**WORK TO BE COMPLETED**
Leaving out the pictures, restate each record below word for word.

**SOURCE DATA**
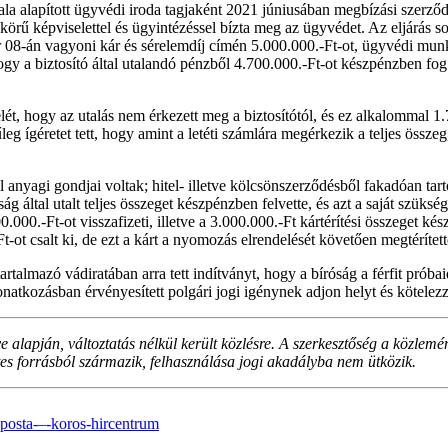
a alapított ügyvédi iroda tagjaként 2021 júniusában megbízási szerződést
s körű képviselettel és ügyintézéssel bízta meg az ügyvédet. Az eljárás 
08-án vagyoni kár és sérelemdíj címén 5.000.000.-Ft-ot, ügyvédi munkad
y a biztosító által utalandó pénzből 4.700.000.-Ft-ot készpénzben fog k
lét, hogy az utalás nem érkezett meg a biztosítótól, és ez alkalommal 1.
leg ígéretet tett, hogy amint a letéti számlára megérkezik a teljes össz
l anyagi gondjai voltak; hitel- illetve kölcsönszerződésből fakadóan tart
ság által utalt teljes összeget készpénzben felvette, és azt a saját szüksé
00.000.-Ft-ot visszafizeti, illetve a 3.000.000.-Ft kártérítési összeget
-ot csalt ki, de ezt a kárt a nyomozás elrendelését követően megtérített
rtalmazó vádiratában arra tett indítványt, hogy a bíróság a férfit próbaidő
natkozásban érvényesített polgári jogi igénynek adjon helyt és kötelezze
alapján, változtatás nélkül került közlésre. A szerkesztőség a közlemé
etes forrásból származik, felhasználása jogi akadályba nem ütközik.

**EXERCISE RESPONSE**
a alapított ügyvédi iroda tagjaként 2021 júniusában megbízási szerződést
s körű képviselettel és ügyintézéssel bízta meg az ügyvédet. Az eljárás 
08-án vagyoni kár és sérelemdíj címén 5.000.000.-Ft-ot, ügyvédi munkad
y a biztosító által utalandó pénzből 4.700.000.-Ft-ot készpénzben fog k
lét, hogy az utalás nem érkezett meg a biztosítótól, és ez alkalommal 1.
leg ígéretet tett, hogy amint a letéti számlára megérkezik a teljes össz
l anyagi gondjai voltak; hitel- illetve kölcsönszerződésből fakadóan tart
ság által utalt teljes összeget készpénzben felvette, és azt a saját szüksé
00.000.-Ft-ot visszafizeti, illetve a 3.000.000.-Ft kártérítési összeget
-ot csalt ki, de ezt a kárt a nyomozás elrendelését követően megtérített
rtalmazó vádiratában arra tett indítványt, hogy a bíróság a férfit próbaidő
natkozásban érvényesített polgári jogi igénynek adjon helyt és kötelezze
alapján, változtatás nélkül került közlésre. A szerkesztőség a közlemé
etes forrásból származik, felhasználása jogi akadályba nem ütközik.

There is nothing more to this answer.